Show the lines of the material that contain the word "wohin".
+++ Input records
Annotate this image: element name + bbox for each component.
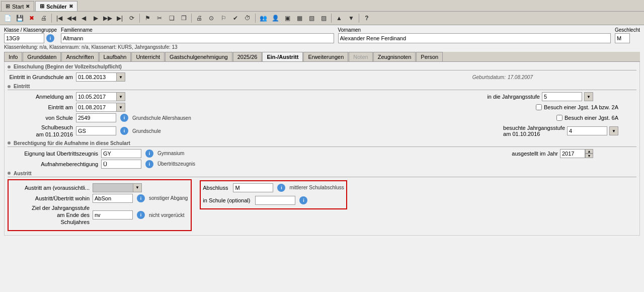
toolbar-img3-btn[interactable]: ▧	[306, 13, 317, 24]
besuch-6a-checkbox[interactable]	[556, 115, 562, 121]
toolbar-prev2-btn[interactable]: ◀◀	[66, 13, 77, 24]
abschluss-info-btn[interactable]: i	[277, 184, 285, 192]
austritt-wohin-info-btn[interactable]: i	[137, 194, 145, 202]
sub-tab-ein-austritt[interactable]: Ein-/Austritt	[262, 52, 303, 61]
toolbar-help-btn[interactable]: ?	[361, 13, 372, 24]
toolbar-new-btn[interactable]: 📄	[2, 13, 13, 24]
eintritt-am-input[interactable]	[76, 103, 116, 112]
toolbar-refresh-btn[interactable]: ⟳	[126, 13, 137, 24]
ziel-info-btn[interactable]: i	[137, 211, 145, 219]
abschluss-name: mittlerer Schulabschluss	[289, 185, 344, 190]
von-schule-info-btn[interactable]: i	[120, 114, 128, 122]
abschluss-input[interactable]	[233, 183, 273, 192]
toolbar-next-btn[interactable]: ▶	[90, 13, 101, 24]
toolbar-cmd4-btn[interactable]: ❒	[178, 13, 189, 24]
austritt-wohin-input[interactable]	[93, 194, 133, 203]
toolbar-circle-btn[interactable]: ⊙	[206, 13, 217, 24]
schulbesuch-row: Schulbesuch am 01.10.2016 i Grundschule …	[8, 124, 636, 138]
toolbar-up-btn[interactable]: ▲	[334, 13, 345, 24]
toolbar-img4-btn[interactable]: ▨	[318, 13, 329, 24]
klasse-info-btn[interactable]: i	[46, 34, 54, 42]
klasse-group: Klasse / Klassengruppe i	[4, 27, 57, 43]
toolbar-first-btn[interactable]: |◀	[54, 13, 65, 24]
jahrgangsstufe-dropdown[interactable]: ▼	[584, 92, 593, 101]
eintritt-am-dropdown[interactable]: ▼	[116, 103, 125, 112]
tab-schueler[interactable]: ⊞ Schüler ✖	[35, 1, 77, 11]
in-schule-info-btn[interactable]: i	[299, 196, 307, 204]
in-schule-input[interactable]	[255, 196, 295, 205]
sub-tab-zeugnisnoten[interactable]: Zeugnisnoten	[373, 52, 416, 61]
austritt-am-input[interactable]	[93, 183, 133, 192]
sub-tab-laufbahn[interactable]: Laufbahn	[99, 52, 131, 61]
besuchte-dropdown[interactable]: ▼	[609, 126, 618, 135]
sub-tab-anschriften[interactable]: Anschriften	[61, 52, 98, 61]
aufnahme-info-btn[interactable]: i	[145, 160, 153, 168]
toolbar-sep-3	[191, 14, 192, 23]
toolbar: 📄 💾 ✖ 🖨 |◀ ◀◀ ◀ ▶ ▶▶ ▶| ⟳ ⚑ ✂ ❑ ❒ 🖨 ⊙ ⚐ …	[0, 12, 644, 25]
sub-tab-2025[interactable]: 2025/26	[233, 52, 262, 61]
eignung-input[interactable]	[101, 149, 141, 158]
von-schule-input[interactable]	[76, 113, 116, 122]
toolbar-flag-btn[interactable]: ⚐	[218, 13, 229, 24]
austritt-am-dropdown[interactable]: ▼	[133, 183, 142, 192]
schulbesuch-info-btn[interactable]: i	[120, 127, 128, 135]
toolbar-next2-btn[interactable]: ▶▶	[102, 13, 113, 24]
jahrgangsstufe-label: in die Jahrgangsstufe	[487, 94, 540, 100]
besuch-6a-group: Besuch einer Jgst. 6A	[556, 115, 618, 121]
austritt-wohin-name: sonstiger Abgang	[149, 195, 188, 201]
toolbar-group2-btn[interactable]: 👤	[270, 13, 281, 24]
toolbar-cmd3-btn[interactable]: ❑	[166, 13, 177, 24]
toolbar-prev-btn[interactable]: ◀	[78, 13, 89, 24]
eignung-info-btn[interactable]: i	[145, 150, 153, 158]
ziel-input[interactable]	[93, 210, 133, 220]
toolbar-sep-5	[331, 14, 332, 23]
ausgestellt-up-btn[interactable]: ▲	[585, 149, 593, 154]
aufnahme-input[interactable]	[101, 160, 141, 169]
vornamen-input[interactable]	[338, 33, 611, 43]
eintritt-grundschule-input[interactable]	[76, 72, 116, 82]
eintritt-am-row: Eintritt am ▼ Besuch einer Jgst. 1A bzw.…	[8, 103, 636, 112]
ausgestellt-label: ausgestellt im Jahr	[512, 151, 558, 157]
klasse-input[interactable]	[4, 33, 44, 43]
eintritt-grundschule-dropdown[interactable]: ▼	[116, 72, 125, 82]
besuch-1a-checkbox[interactable]	[536, 104, 542, 110]
sub-tab-noten[interactable]: Noten	[349, 52, 372, 61]
sub-tab-grunddaten[interactable]: Grunddaten	[23, 52, 61, 61]
austritt-content: Austritt am (voraussichtli... ▼ Austritt…	[8, 179, 636, 232]
toolbar-img1-btn[interactable]: ▣	[282, 13, 293, 24]
tab-start[interactable]: ⊞ Start ✖	[1, 1, 34, 11]
sub-tab-unterricht[interactable]: Unterricht	[131, 52, 165, 61]
toolbar-save-btn[interactable]: 💾	[14, 13, 25, 24]
familienname-input[interactable]	[61, 33, 334, 43]
geschlecht-input[interactable]	[615, 33, 630, 43]
ausgestellt-spinner: ▲ ▼	[560, 149, 593, 158]
besuchte-input[interactable]	[567, 126, 607, 135]
tab-schueler-close[interactable]: ✖	[69, 4, 73, 9]
anmeldung-input[interactable]	[76, 92, 116, 101]
toolbar-back-btn[interactable]: ✖	[26, 13, 37, 24]
toolbar-delete-btn[interactable]: 🖨	[38, 13, 49, 24]
toolbar-last-btn[interactable]: ▶|	[114, 13, 125, 24]
sub-tab-person[interactable]: Person	[416, 52, 443, 61]
jahrgangsstufe-input[interactable]	[542, 92, 582, 101]
tab-start-close[interactable]: ✖	[26, 4, 30, 9]
toolbar-cmd2-btn[interactable]: ✂	[154, 13, 165, 24]
toolbar-down-btn[interactable]: ▼	[346, 13, 357, 24]
schulbesuch-input[interactable]	[76, 126, 116, 135]
sub-tab-bar: Info Grunddaten Anschriften Laufbahn Unt…	[4, 52, 640, 62]
toolbar-cmd1-btn[interactable]: ⚑	[142, 13, 153, 24]
ausgestellt-down-btn[interactable]: ▼	[585, 154, 593, 158]
geburtsdatum-value: 17.08.2007	[508, 75, 533, 80]
aufnahme-label: Aufnahmeberechtigung	[8, 161, 98, 167]
toolbar-clock-btn[interactable]: ⏱	[242, 13, 253, 24]
sub-tab-erweiterungen[interactable]: Erweiterungen	[303, 52, 348, 61]
sub-tab-gastschul[interactable]: Gastschulgenehmigung	[165, 52, 232, 61]
anmeldung-dropdown[interactable]: ▼	[116, 92, 125, 101]
toolbar-print-btn[interactable]: 🖨	[194, 13, 205, 24]
toolbar-group1-btn[interactable]: 👥	[258, 13, 269, 24]
toolbar-check-btn[interactable]: ✔	[230, 13, 241, 24]
ausgestellt-input[interactable]	[560, 149, 585, 158]
toolbar-img2-btn[interactable]: ▦	[294, 13, 305, 24]
sub-tab-info[interactable]: Info	[4, 52, 22, 61]
austritt-section: Austritt Austritt am (voraussichtli... ▼…	[8, 171, 636, 232]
++++++
▸ **Solution to the problem**:
austritt-wohin-info-btn[interactable]: i	[137, 194, 145, 202]
austritt-wohin-input[interactable]	[93, 194, 133, 203]
austritt-wohin-name: sonstiger Abgang	[149, 195, 188, 201]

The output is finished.